Today marks Day 18 of the Slice of Life challenge. Join me as I work to write every day in March – and beyond!
Oh, WORDS. You are SNEAKY little devils.
You plant yourselves in one place in my life, then hop over into another before I have time to notice there’s a pattern going on.
But I see you now. I see the way you’ve inched into my writing practice, my teaching practice. You can’t fool me.
Maybe I’ll explain myself.
My students have been crafting theme-driven stories over the past weeks, and most of them are in various stages of revision. I noticed that many of my students still don’t have titles, and some of them don’t even have names for their characters.

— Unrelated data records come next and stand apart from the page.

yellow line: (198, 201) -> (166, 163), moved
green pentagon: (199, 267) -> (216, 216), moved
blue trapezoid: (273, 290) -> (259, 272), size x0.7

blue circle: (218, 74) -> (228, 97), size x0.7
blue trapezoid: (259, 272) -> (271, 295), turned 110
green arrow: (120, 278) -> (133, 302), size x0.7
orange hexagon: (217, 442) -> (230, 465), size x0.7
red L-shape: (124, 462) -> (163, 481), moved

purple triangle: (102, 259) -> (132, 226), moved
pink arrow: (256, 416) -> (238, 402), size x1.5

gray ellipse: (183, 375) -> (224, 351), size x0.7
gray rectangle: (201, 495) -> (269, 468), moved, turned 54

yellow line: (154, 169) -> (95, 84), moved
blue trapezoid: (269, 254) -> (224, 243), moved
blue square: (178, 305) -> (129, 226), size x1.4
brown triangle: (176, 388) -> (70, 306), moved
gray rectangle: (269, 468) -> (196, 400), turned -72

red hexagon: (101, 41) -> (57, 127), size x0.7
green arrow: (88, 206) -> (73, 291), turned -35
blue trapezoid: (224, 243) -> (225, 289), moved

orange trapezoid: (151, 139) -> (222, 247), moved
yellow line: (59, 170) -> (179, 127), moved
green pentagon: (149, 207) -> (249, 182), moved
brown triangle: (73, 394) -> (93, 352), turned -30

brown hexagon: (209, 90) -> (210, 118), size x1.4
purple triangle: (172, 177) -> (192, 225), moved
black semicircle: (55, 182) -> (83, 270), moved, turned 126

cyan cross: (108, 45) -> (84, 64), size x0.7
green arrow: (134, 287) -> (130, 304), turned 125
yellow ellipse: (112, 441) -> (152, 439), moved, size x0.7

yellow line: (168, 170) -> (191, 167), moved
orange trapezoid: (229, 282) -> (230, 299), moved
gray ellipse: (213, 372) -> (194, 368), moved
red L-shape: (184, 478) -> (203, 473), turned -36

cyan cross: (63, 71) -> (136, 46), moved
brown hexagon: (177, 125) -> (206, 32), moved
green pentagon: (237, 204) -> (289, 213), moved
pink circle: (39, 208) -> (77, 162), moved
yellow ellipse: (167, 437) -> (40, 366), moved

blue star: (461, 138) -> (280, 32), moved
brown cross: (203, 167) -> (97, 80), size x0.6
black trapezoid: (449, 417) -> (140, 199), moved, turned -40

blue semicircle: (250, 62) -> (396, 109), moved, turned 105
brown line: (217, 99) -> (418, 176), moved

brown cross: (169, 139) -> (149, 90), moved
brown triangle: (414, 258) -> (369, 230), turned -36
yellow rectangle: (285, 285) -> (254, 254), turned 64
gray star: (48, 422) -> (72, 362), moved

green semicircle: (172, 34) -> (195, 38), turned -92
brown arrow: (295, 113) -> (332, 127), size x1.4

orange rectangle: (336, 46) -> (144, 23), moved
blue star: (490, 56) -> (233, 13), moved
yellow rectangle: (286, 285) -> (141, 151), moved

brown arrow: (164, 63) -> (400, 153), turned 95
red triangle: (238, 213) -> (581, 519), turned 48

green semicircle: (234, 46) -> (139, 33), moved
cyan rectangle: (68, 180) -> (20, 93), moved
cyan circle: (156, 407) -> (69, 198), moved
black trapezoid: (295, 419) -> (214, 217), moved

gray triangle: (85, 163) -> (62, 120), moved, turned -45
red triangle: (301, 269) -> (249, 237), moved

I thought that it would be good for them to have a session together where they could gather ideas and support.
I started by asking if kids knew the word itself.* No one did. So we talked about an example of crowdsourcing: when zoos have contests to name baby animals. Basically, it’s using the power of the crowd to source good ideas.
I then prompted students to think about, and enter in the chat, things that they wanted to “crowdsource” from classmates. We divided up into breakout rooms. Our procedure:
-Groups would decide order for turn-taking.
-Each author gets 7 minutes for their turn.
-During that time, they crowdsource ideas for whatever they need.
-I broadcast a “switch” message after each 7 minutes.
-Groups that finish early can move on to the next writer or circle back to someone who needs more time.
After that, kids had time to go back into their work and incorporate changes. They had a great time with this! **
That’s when it hit me. I’ve been relying on the very same strategy – crowdsourcing – as well! Just this week, in my “strategies to try” post, I put out a call to my own writing community, asking for links and ideas for cool post formats. I hadn’t even realized that I was doing exactly what I was asking my kiddos to do.
Sure do love me some serendipity.
*One of my favorite quick assessments when I introduce a new term. I say and write the new word or phrase, then I ask for kids to give me a 1-2-3 finger response (or a number in the Zoom chat):
1: Wait — that’s a WORD?
2: Ooh – I feel like I’ve heard of that word, or I’ve heard people use it.
3: Out of my way – let me tell people what this means!
**Don’t tell my kids this is just a spin on offering feedback.They’re digging the new lingo!